● PROBLEM DESCRIPTION
Report every line of the records below that includes the string "Account".

── MATERIAL PROVIDED

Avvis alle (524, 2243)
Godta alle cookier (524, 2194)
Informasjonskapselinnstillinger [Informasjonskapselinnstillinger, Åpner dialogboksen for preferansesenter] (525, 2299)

────
── MATERIAL PROVIDED

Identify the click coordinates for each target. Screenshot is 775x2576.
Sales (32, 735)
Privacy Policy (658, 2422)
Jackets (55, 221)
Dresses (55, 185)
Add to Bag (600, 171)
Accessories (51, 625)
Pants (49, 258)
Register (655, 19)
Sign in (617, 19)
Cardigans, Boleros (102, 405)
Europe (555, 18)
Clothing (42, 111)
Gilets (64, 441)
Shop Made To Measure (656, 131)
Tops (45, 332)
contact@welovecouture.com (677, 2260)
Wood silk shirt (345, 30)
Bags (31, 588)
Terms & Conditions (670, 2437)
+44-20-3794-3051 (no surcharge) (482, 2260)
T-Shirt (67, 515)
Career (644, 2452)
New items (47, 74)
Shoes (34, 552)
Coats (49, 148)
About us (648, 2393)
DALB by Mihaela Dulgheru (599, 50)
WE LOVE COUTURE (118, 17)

────
── MATERIAL PROVIDED

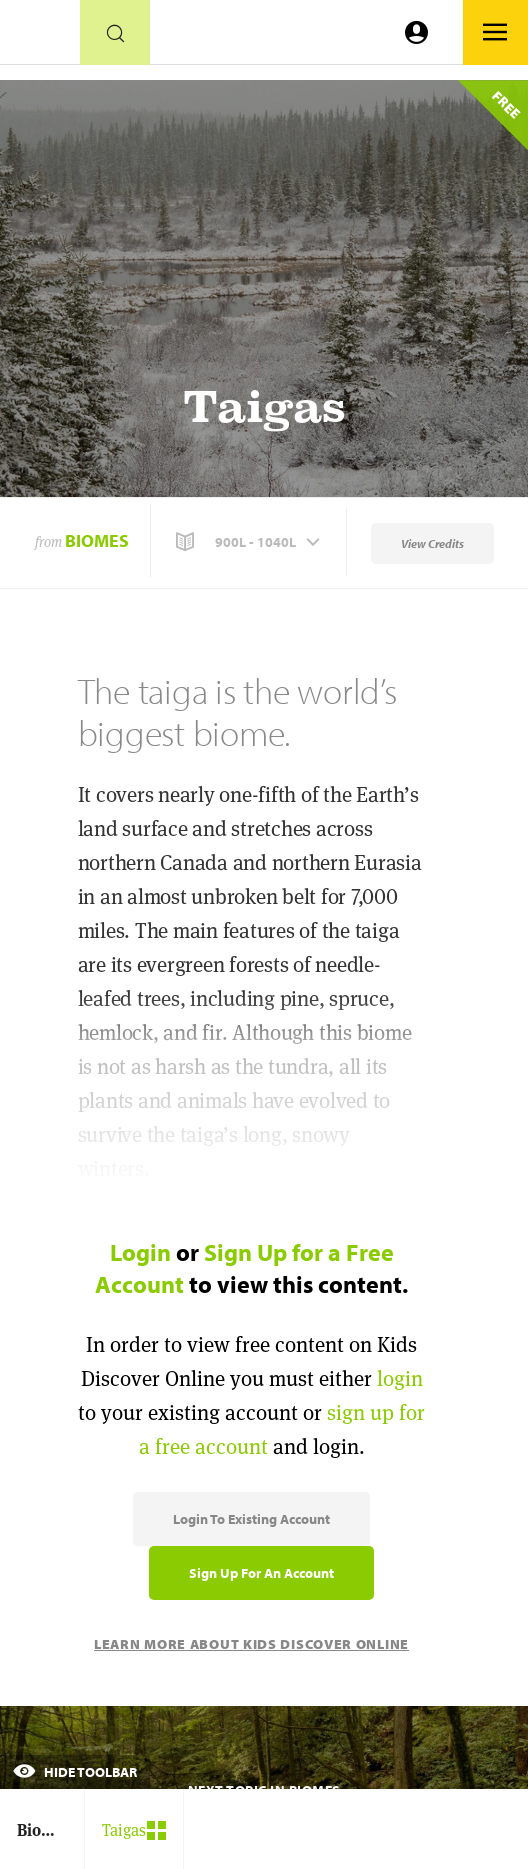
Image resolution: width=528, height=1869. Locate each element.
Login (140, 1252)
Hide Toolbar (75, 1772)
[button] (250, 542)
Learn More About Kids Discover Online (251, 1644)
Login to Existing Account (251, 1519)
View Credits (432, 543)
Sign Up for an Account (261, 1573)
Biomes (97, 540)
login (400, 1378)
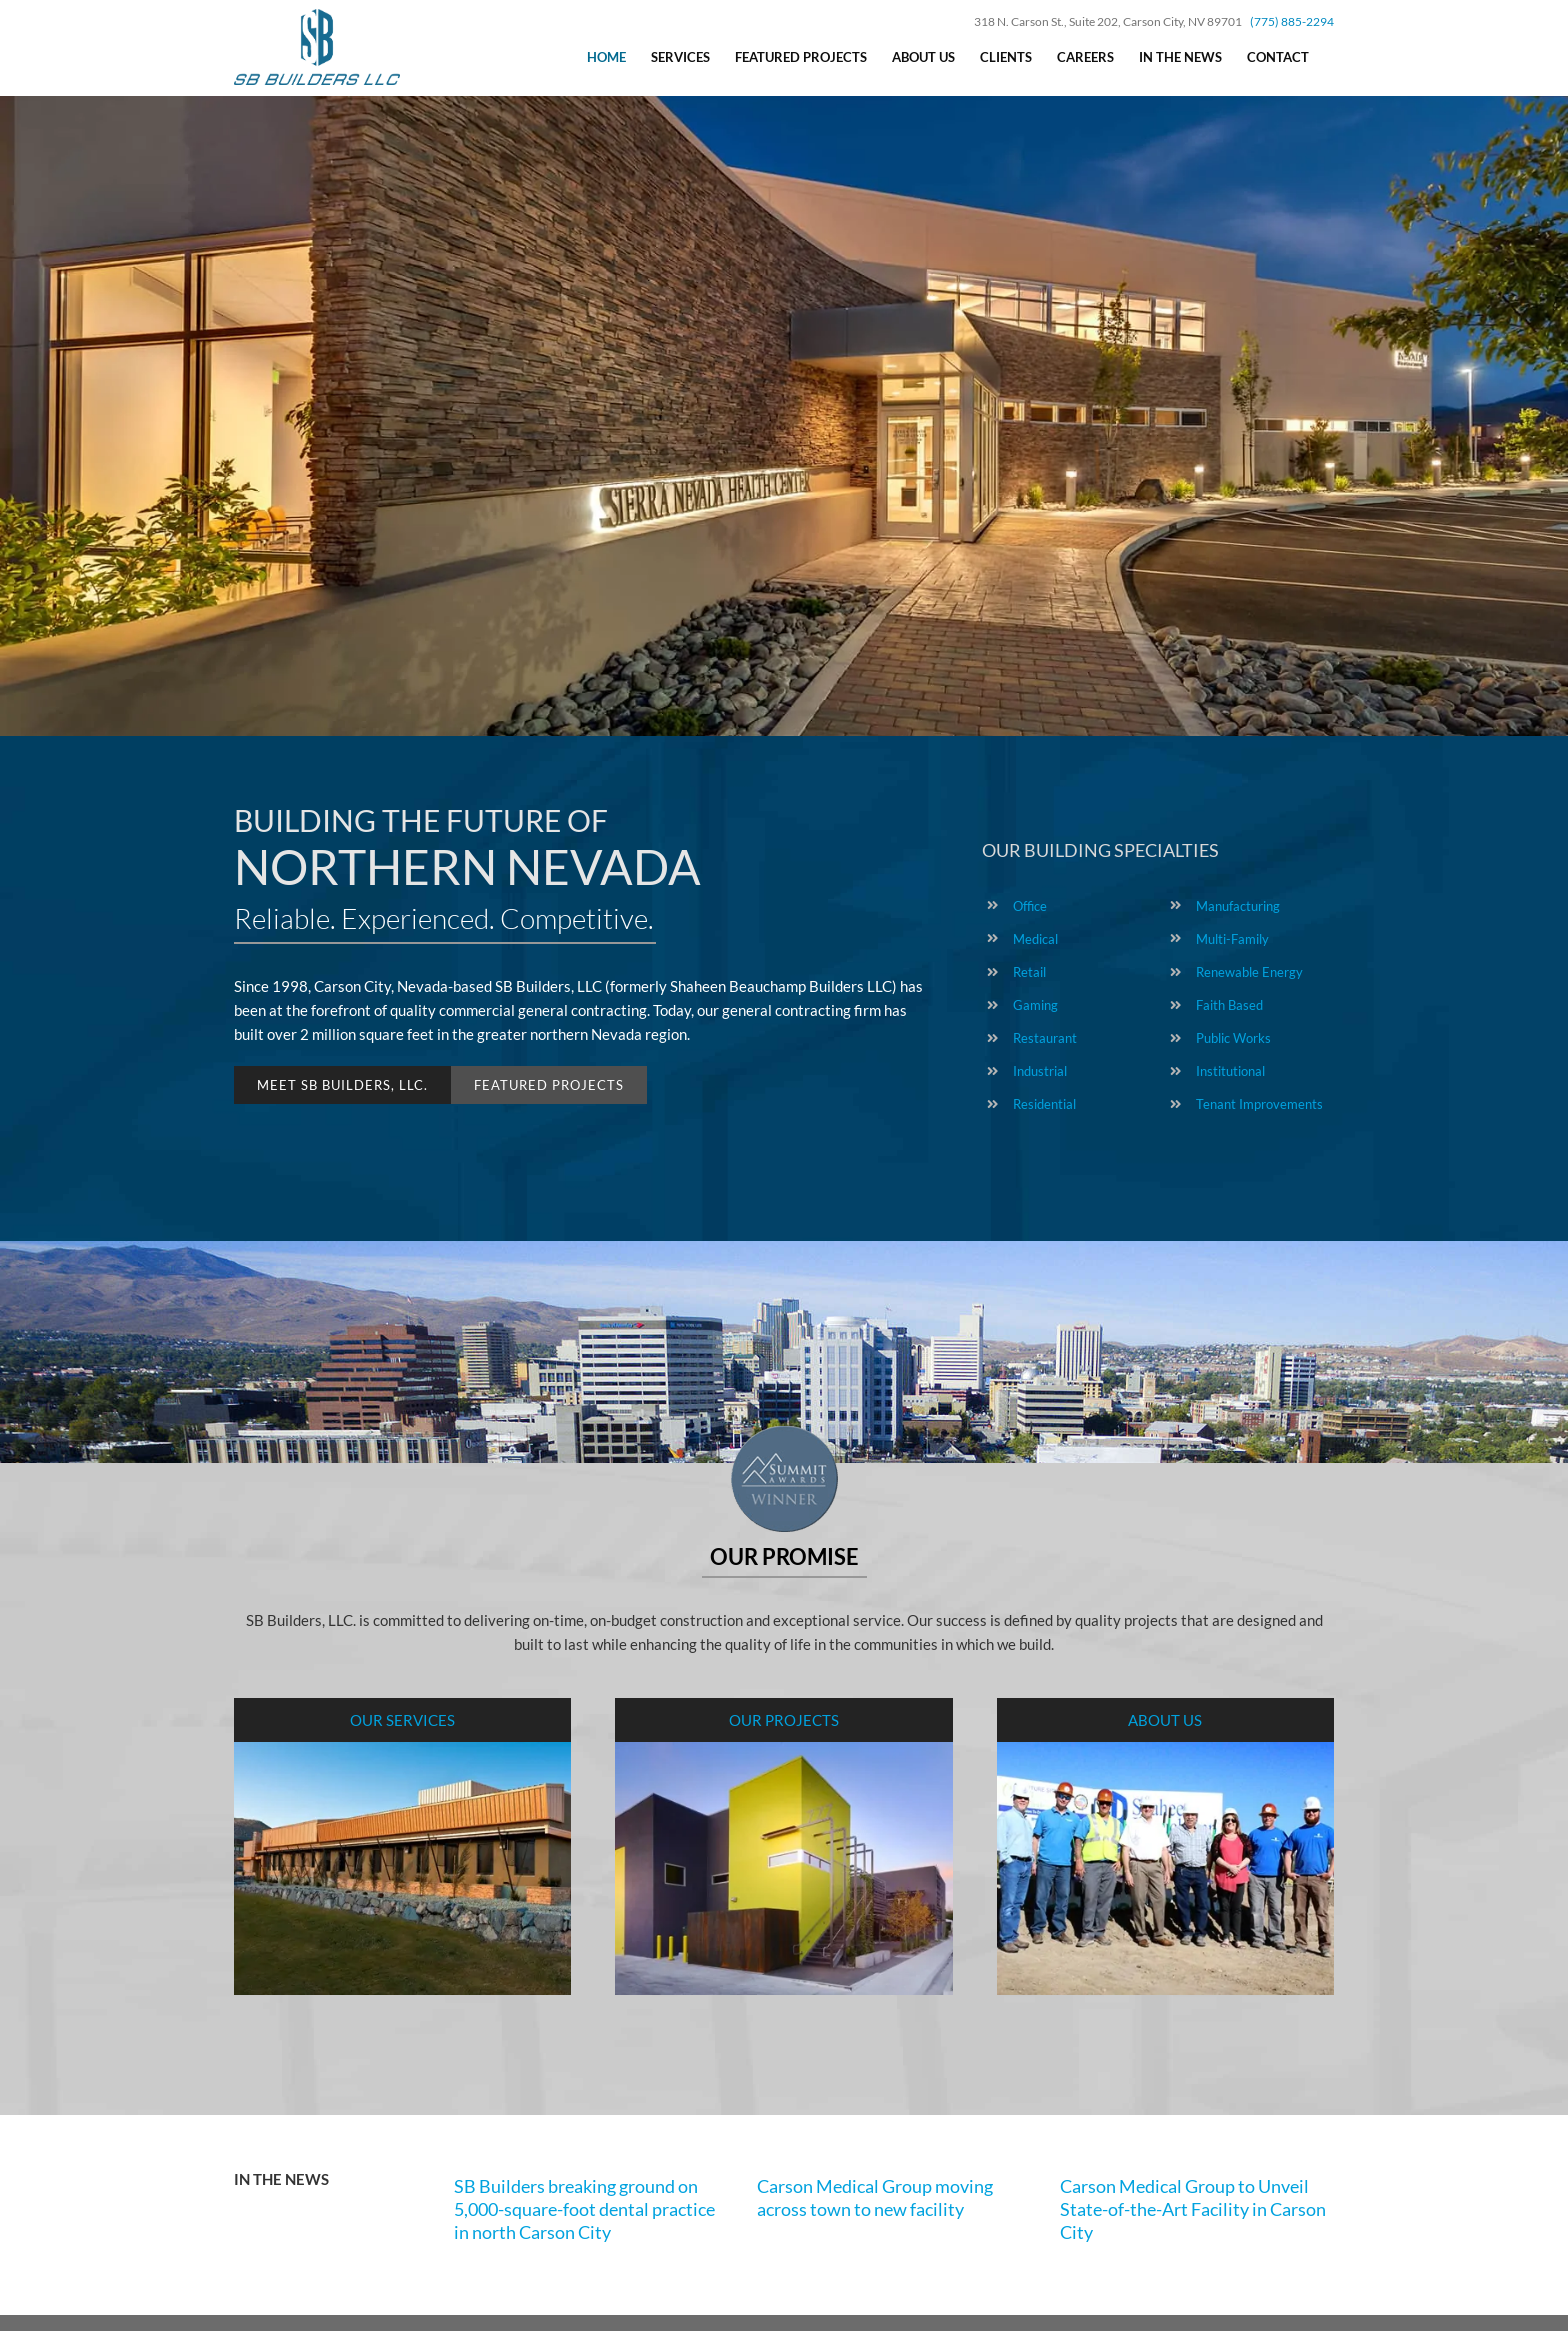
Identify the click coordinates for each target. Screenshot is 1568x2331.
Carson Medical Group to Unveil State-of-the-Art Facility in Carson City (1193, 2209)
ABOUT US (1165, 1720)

────

● RESPONSE AREA
Login to Existing Account (251, 1519)
Sign Up for an Account (261, 1573)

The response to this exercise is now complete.